=== Supplied records ===
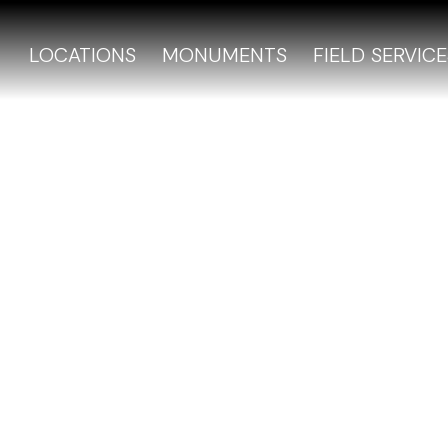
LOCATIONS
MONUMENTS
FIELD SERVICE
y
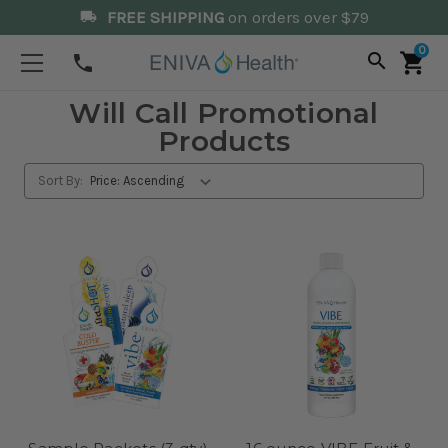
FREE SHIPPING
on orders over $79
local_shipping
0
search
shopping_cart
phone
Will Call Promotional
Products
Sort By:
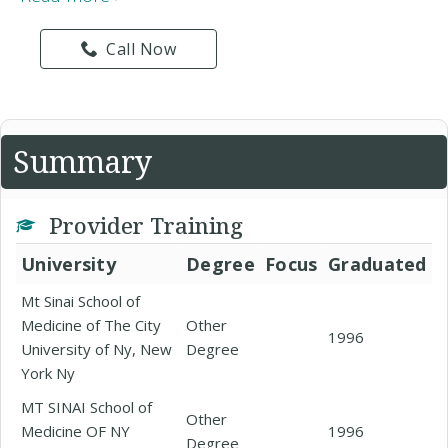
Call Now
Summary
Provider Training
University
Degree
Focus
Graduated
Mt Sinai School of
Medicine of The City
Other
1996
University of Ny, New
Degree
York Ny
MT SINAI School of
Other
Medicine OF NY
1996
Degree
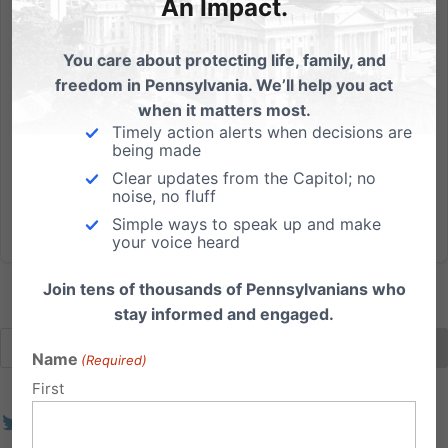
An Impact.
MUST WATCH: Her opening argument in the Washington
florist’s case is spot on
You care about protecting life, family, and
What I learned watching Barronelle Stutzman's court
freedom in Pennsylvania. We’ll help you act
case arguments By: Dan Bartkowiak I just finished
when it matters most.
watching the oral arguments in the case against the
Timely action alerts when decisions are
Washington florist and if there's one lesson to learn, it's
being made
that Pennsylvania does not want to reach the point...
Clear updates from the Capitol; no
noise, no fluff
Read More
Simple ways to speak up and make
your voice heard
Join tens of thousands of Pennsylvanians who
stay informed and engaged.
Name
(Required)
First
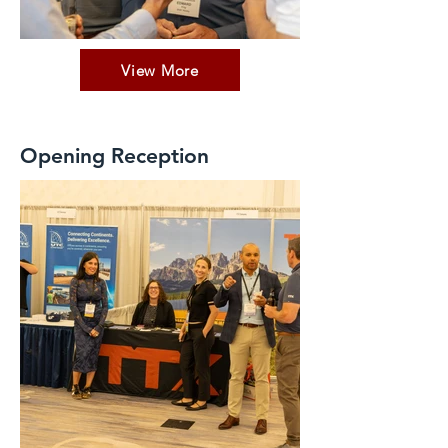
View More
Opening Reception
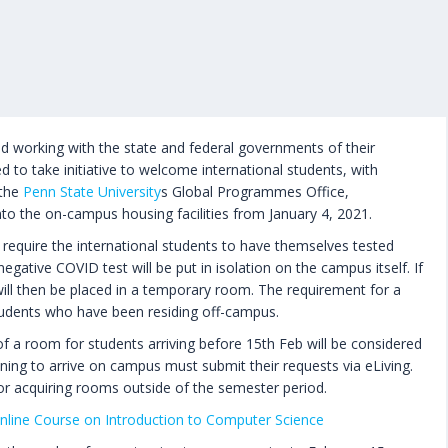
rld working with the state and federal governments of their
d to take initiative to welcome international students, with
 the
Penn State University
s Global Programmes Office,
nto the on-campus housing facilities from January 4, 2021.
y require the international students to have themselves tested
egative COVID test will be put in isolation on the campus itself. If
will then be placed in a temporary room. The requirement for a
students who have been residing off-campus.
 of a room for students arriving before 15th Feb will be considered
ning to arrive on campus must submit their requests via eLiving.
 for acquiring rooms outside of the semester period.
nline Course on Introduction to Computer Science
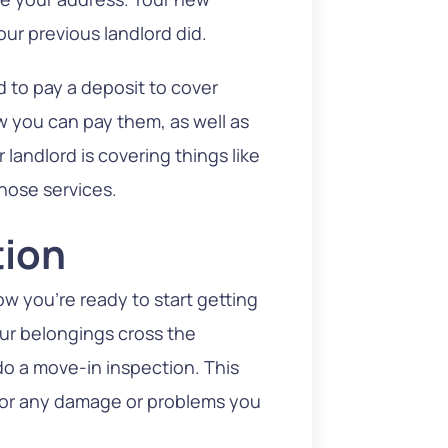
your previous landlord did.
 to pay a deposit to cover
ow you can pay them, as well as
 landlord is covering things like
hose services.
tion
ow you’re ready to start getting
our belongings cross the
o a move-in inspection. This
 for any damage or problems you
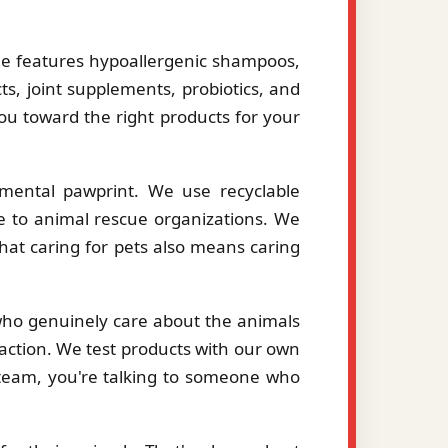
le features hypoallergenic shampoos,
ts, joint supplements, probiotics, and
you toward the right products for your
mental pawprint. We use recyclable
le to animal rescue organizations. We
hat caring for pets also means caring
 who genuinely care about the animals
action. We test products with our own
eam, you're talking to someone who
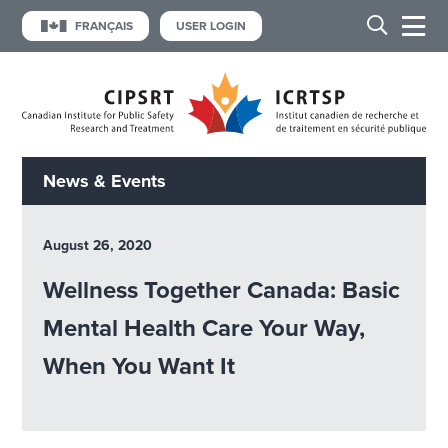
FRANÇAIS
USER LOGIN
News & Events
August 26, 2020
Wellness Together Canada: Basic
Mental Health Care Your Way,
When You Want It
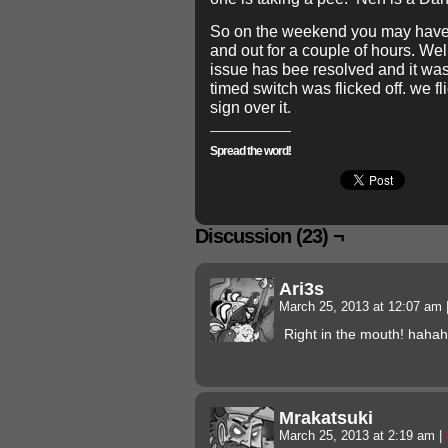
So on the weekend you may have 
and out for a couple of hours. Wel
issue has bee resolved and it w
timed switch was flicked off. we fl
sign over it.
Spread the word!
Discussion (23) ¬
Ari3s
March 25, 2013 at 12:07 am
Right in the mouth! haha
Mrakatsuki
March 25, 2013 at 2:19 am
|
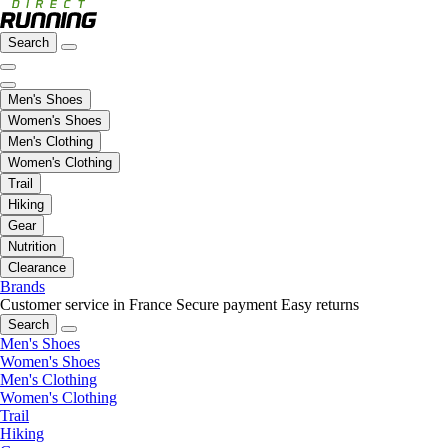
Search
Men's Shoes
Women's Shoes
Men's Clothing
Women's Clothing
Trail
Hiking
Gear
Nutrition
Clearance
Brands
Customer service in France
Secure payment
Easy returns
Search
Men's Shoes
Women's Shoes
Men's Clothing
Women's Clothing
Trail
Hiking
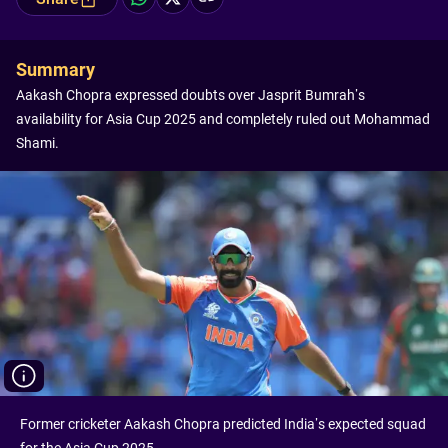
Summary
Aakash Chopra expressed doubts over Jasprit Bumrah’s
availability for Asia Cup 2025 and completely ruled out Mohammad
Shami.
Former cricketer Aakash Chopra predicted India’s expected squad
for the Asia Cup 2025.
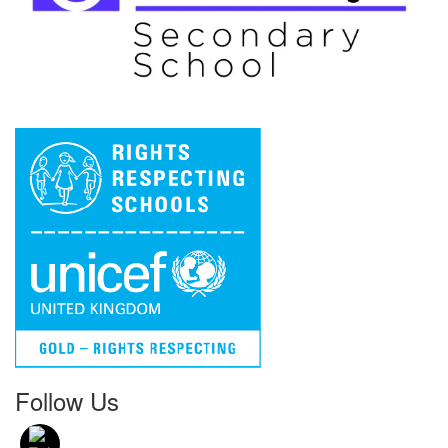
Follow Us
===
* What this task involves
Each line with the word "have" in the records above belongs in the result; copy all of them.

* Finished task
y require the international students to have themselves tested
students who have been residing off-campus.
So on the weekend you may have 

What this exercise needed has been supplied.